In Leviticus 9, the priests formally begin their sacrificial service. As the chapter closes, “Then Aaron lifted his hands toward the people and blessed them. And having sacrificed the sin offering, the burnt offering and the fellowship offering, he stepped down. Moses and Aaron then went into the tent of meeting. When they came out, they blessed the people; and the glory of the Lord appeared to all the people. Fire came out from the presence of the Lord and consumed the burnt offering and the fat portions on the altar. And when all the people saw it, they shouted for joy and fell facedown.”
The word Lord is used as a translation for God’s name YHWH.
YHWH is recognized archaeologically as Israel’s God via theophoric names, names that contain God’s personal name. One such example is the name Aviyah on the 10th century BCE Gezer Calendar. But the first known mention of YHWH’s name appears on a non-Israelite monument.
The Mesha Stele is mid-9th BCE monument that was recovered at Dibon, Jordan. On the stele, King Mesha of Moab describes how the Moabite god Chemosh helped him end the rule of the Kingdom of Israel. The stele partially mirrors elements of a biblical story in 2 Kings 3, although in the biblical account King Mesha sacrificed his son and successor and offered him as a sacrifice on the city wall.
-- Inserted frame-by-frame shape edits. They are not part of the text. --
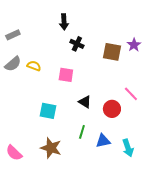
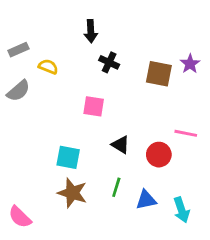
yellow semicircle: (34, 66) -> (48, 67), moved
pink line: (131, 94) -> (186, 133), turned -35
brown star: (51, 148) -> (72, 193), moved

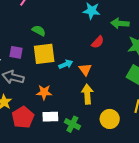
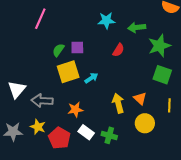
green semicircle: (39, 31) -> (58, 50), turned -72
purple square: (16, 52) -> (77, 47), moved
orange triangle: (85, 69) -> (140, 98), moved
white rectangle: (50, 117) -> (86, 132), turned 49

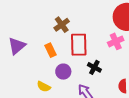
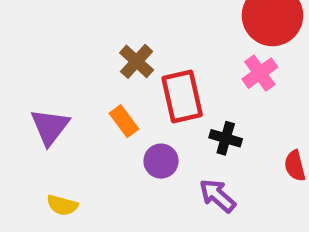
yellow semicircle: (44, 87) -> (62, 205), moved

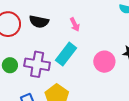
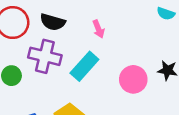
purple cross: (37, 64) -> (45, 56), moved

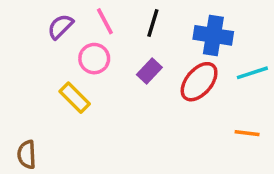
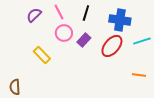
pink circle: (94, 59) -> (64, 33), moved

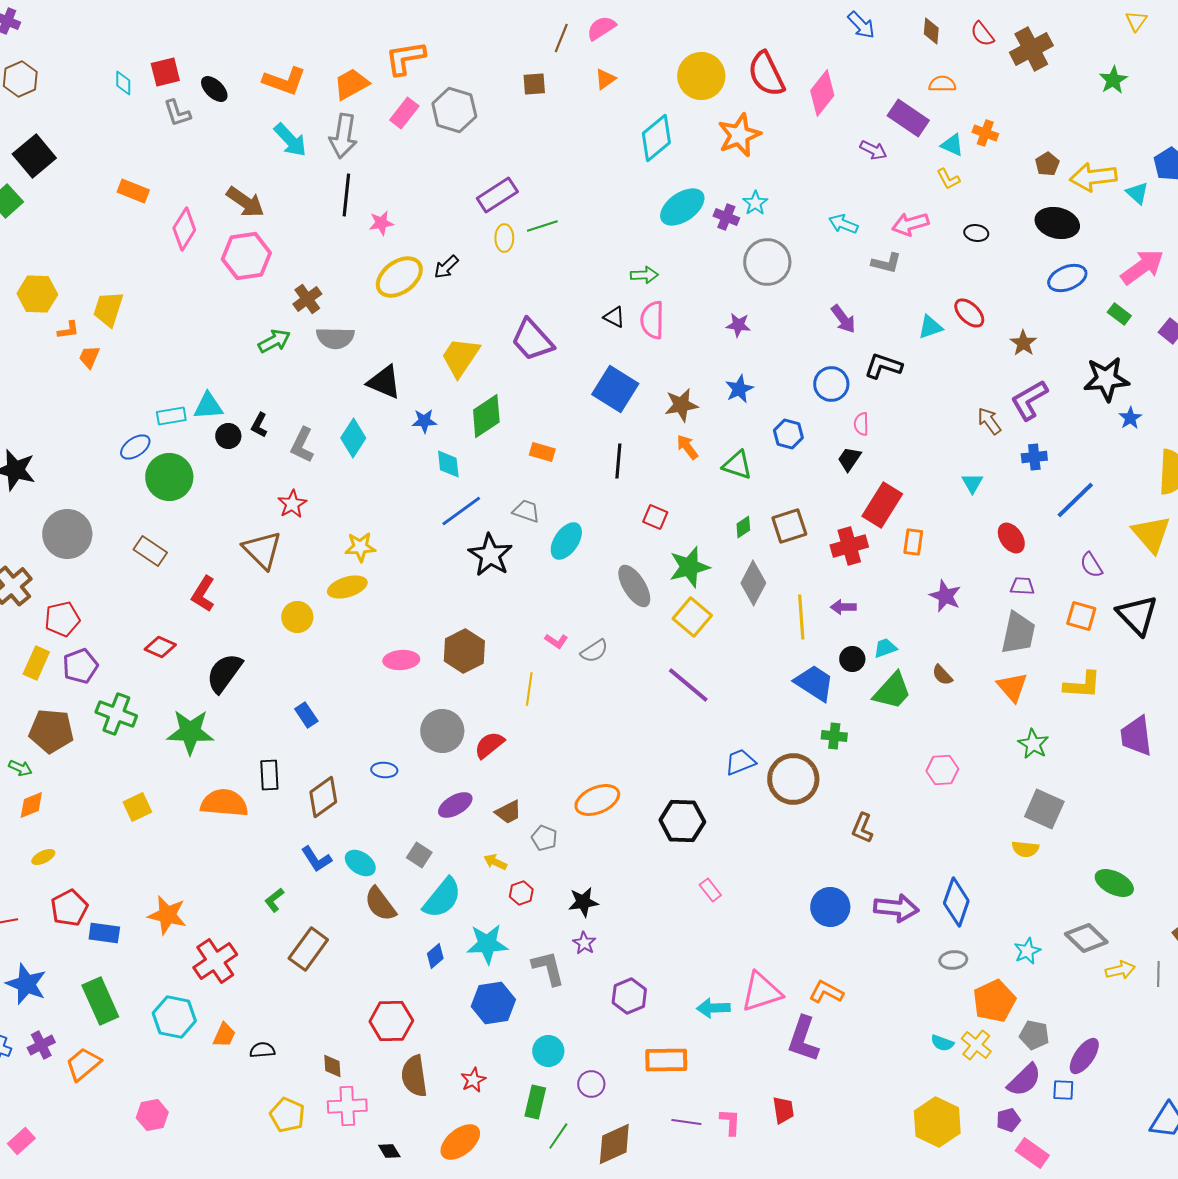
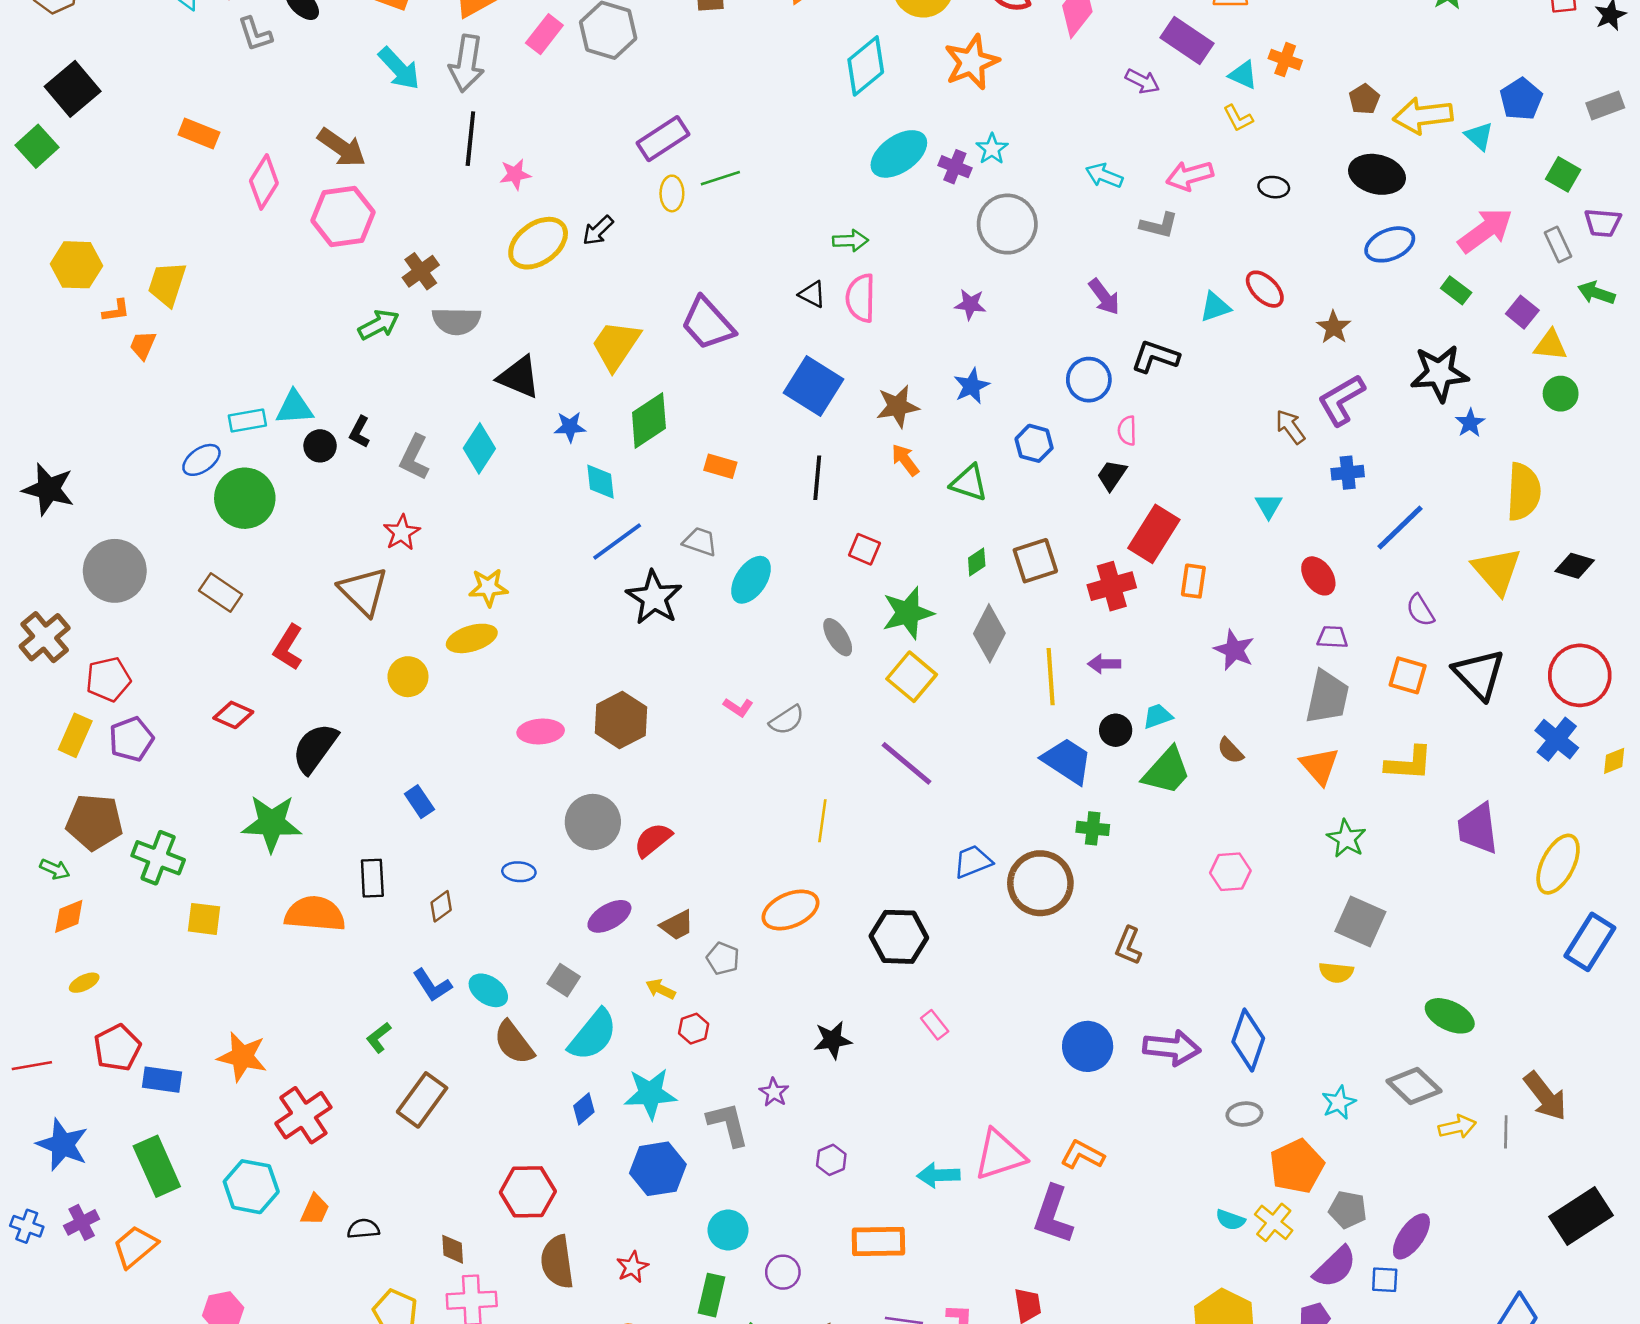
gray ellipse: (634, 586) -> (838, 637), size x0.7
yellow line: (529, 689) -> (822, 821), moved
green cross: (116, 714) -> (158, 858), moved
brown diamond: (323, 797) -> (441, 906), size x0.6
yellow square: (137, 807) -> (204, 919), turned 32
black star: (583, 902) -> (833, 1040), moved
purple hexagon: (629, 996) -> (831, 1160), size x0.7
In the Mesha Stele, Mesha describes some of the particulars of his battles and his defeat of Israel. “And Chemosh said to me, Go take Nebo against Israel, and I went in the night and I fought against it from the break of day till noon, and I took it: and I killed in all seven thousand men…women and maidens, for I devoted them to Ashtar-Chemosh; and I took from it the vessels of YHWH, and offered them before Chemosh.”
This first mention of YHWH, as Israel’s primary god, demonstrates YHWH being accepted as a significant deity of Israel in the 9th century BCE.
The image above is of a replica of the Mesha Stele.